Miércoles, 8 de noviembre de 2006 | Hoy
EL MUNDO › OPINION
Por Gabriel Puricelli*
La vuelta del FSLN al gobierno en Nicaragua representa un tributo a la persistencia de un candidato que no cejó en sus ambiciones de poder ni aun después de tres derrotas consecutivas. También la realización del destino fatal que le esperaba a una derecha dividida, en un momento en el que el gran elector estadounidense en el que algunos cifraban sus esperanzas no logra imponer su voluntad ni siquiera en el Irak ocupado. Este retorno contraría sin dudas al sector de la administración Bush, que pretende dibujar un antojadizo “eje del mal” en una América latina donde ya no imperan las fronteras ideológicas de la Guerra Fría y donde tampoco las líneas de falla se corresponden con las de la guerra contra el terrorismo, tal como se ve desde el estado mayor de Washington. Por el contrario, sobre el fondo de una tendencia continental que está lejos de constituir una “ola” homogénea, los sistemas políticos de cada país latinoamericano se reconfiguran de acuerdo con patrones eminentemente endógenos, lo cual, en el caso nicaragüense, es un hecho particularmente marcado.

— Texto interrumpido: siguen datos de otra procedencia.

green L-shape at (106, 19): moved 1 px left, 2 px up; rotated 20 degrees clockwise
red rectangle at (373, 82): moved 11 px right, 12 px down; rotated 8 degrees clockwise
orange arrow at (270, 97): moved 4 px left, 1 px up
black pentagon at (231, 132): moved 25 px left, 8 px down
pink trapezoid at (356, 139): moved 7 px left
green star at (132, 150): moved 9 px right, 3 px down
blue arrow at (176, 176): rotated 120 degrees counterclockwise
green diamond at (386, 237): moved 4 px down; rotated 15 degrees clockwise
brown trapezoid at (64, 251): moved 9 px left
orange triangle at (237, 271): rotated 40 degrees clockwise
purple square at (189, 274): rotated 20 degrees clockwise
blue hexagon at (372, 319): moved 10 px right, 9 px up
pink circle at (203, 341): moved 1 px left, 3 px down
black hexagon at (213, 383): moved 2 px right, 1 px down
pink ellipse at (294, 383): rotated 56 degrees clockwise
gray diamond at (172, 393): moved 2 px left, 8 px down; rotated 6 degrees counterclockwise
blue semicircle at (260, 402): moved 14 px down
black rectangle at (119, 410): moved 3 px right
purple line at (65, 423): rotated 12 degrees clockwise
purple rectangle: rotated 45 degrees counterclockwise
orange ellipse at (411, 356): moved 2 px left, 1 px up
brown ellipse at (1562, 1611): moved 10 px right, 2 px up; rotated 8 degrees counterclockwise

Los medios de comunicación internacionales han optado por una “explicación” de la victoria de Daniel Ortega que exagera la influencia de Hugo Chávez en el proceso electoral, a la vez que ignora la contundencia del “hecho sandinista” en la política nicaragüense. Si se tiene en cuenta este dato, no debería sorprender que Ortega sea electo por segunda vez presidente en 2006 con el mismo porcentaje de votos con el que debió ceder la jefatura de Estado en 1990 ante Violeta Chamorro. Porcentaje que repitió con mínima variación en 1996 y que sólo superó en 2001 (la oportunidad en que más cerca estuvo del retorno), en coalición con el Movimiento Renovador Sandinista (MRS): en esa ocasión alcanzó el 46 por ciento, lo que equivale exactamente a la suma FSLN-MRS en las elecciones del último domingo. La derecha, por su parte, salvo en la irrepetible elección de 1990 –con un FSLN doblegado por el costo humano y económico de la agresión externa–, en cada elección ha alcanzado el mismo 53 por ciento que ahora sumaron las candidaturas paralelas de Eduardo Montealegre y de José Rizo.
En definitiva, se puede prescindir casi por completo de la injerencia abierta del embajador de los EE.UU. en Managua y del petropoder de Caracas para entender por qué los nicaragüenses le han dado una nueva chance a uno de los comandantes que encabezó la victoria popular sobre el somocismo. Una vez pasada la euforia lógica por este nuevo triunfo, tal vez el propio FSLN deba interrogarse acerca de si éste valió el precio de llevar a un veterano de la “contra” como candidato a vicepresidente y la adopción de la agenda antiabortista. Las reformas sociales y el desarrollo integral del segundo país más pobre del hemisferio son tareas que la Revolución de 1979 puso en el orden del día y que Ortega deberá retomar si quiere validar históricamente su hoy victoriosa tozudez.
* Coordinador del Programa Política Internacional del Laboratorio de Políticas Públicas.